Stored data entries
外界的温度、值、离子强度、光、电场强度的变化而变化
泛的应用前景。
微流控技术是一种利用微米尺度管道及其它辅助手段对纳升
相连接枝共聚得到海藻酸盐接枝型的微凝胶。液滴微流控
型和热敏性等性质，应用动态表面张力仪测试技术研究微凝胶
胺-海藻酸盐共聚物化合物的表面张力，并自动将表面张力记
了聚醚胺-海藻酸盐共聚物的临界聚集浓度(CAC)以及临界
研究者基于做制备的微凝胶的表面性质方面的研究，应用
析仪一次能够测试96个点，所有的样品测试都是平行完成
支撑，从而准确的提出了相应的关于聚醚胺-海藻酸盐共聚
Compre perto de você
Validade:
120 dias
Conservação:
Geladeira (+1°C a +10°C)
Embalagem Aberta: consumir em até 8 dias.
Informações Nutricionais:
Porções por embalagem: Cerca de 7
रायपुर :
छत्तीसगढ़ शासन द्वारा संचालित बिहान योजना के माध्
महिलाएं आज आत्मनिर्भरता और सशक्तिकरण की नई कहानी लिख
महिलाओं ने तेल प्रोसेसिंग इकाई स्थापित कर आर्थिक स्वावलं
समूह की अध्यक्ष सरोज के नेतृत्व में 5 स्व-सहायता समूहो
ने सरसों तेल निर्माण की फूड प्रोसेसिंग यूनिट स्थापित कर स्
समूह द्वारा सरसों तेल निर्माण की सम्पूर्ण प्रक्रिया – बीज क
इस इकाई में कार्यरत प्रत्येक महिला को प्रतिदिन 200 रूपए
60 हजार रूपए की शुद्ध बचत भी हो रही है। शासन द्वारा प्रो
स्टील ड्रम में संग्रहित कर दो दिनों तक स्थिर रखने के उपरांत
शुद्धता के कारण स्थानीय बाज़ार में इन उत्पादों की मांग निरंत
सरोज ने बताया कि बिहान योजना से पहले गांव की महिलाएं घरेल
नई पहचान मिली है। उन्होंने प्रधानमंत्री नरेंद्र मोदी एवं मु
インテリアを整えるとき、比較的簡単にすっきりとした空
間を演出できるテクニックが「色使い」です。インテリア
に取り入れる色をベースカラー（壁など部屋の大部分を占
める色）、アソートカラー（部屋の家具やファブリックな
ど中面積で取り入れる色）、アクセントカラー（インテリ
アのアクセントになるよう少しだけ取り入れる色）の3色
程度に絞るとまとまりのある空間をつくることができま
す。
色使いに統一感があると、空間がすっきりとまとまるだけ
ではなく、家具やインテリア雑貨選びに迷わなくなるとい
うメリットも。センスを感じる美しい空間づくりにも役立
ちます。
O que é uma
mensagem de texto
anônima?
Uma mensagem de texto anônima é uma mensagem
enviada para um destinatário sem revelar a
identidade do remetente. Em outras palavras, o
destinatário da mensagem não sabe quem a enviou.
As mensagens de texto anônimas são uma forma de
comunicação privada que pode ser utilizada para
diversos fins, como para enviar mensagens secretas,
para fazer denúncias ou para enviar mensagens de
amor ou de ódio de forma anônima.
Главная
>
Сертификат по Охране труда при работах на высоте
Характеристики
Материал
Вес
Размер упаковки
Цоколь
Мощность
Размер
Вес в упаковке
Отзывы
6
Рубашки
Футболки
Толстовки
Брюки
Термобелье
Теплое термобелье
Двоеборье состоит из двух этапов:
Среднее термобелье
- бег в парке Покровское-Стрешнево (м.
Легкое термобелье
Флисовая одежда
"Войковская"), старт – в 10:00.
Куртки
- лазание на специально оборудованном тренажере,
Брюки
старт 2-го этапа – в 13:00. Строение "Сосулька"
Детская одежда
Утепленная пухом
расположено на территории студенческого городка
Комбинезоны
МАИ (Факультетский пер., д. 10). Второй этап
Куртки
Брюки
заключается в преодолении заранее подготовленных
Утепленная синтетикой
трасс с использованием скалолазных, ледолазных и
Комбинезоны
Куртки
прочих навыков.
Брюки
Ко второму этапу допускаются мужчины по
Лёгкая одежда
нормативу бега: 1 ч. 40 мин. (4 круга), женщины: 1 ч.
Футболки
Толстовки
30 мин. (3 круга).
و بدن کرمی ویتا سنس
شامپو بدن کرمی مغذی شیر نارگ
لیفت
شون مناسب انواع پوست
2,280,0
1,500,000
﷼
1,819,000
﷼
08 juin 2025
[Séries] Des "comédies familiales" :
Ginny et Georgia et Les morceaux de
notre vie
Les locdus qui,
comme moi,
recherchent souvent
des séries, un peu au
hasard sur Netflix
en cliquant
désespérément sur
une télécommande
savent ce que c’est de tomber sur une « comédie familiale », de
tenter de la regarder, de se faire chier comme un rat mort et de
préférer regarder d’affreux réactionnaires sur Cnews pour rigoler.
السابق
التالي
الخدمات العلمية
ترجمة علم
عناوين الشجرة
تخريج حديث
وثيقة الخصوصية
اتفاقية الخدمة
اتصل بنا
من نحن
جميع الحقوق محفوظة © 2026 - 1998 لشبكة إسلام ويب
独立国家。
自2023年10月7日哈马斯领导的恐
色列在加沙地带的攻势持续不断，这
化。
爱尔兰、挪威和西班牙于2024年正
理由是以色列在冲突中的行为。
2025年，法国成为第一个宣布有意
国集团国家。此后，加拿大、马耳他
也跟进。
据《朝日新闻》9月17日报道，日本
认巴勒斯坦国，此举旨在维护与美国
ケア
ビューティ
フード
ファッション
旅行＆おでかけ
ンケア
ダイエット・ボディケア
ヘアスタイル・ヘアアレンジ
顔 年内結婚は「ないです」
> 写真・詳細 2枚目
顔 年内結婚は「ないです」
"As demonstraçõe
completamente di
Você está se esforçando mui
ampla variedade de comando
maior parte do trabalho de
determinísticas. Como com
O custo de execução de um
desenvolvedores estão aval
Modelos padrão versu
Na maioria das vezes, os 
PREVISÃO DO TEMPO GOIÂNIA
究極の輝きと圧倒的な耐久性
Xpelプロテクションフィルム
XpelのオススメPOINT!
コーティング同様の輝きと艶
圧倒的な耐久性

WHAT IS NEEDED:
For the word "para", please say how many lines in the entries hold it, with only the number as the reply.

SOLUTION BELOW:
4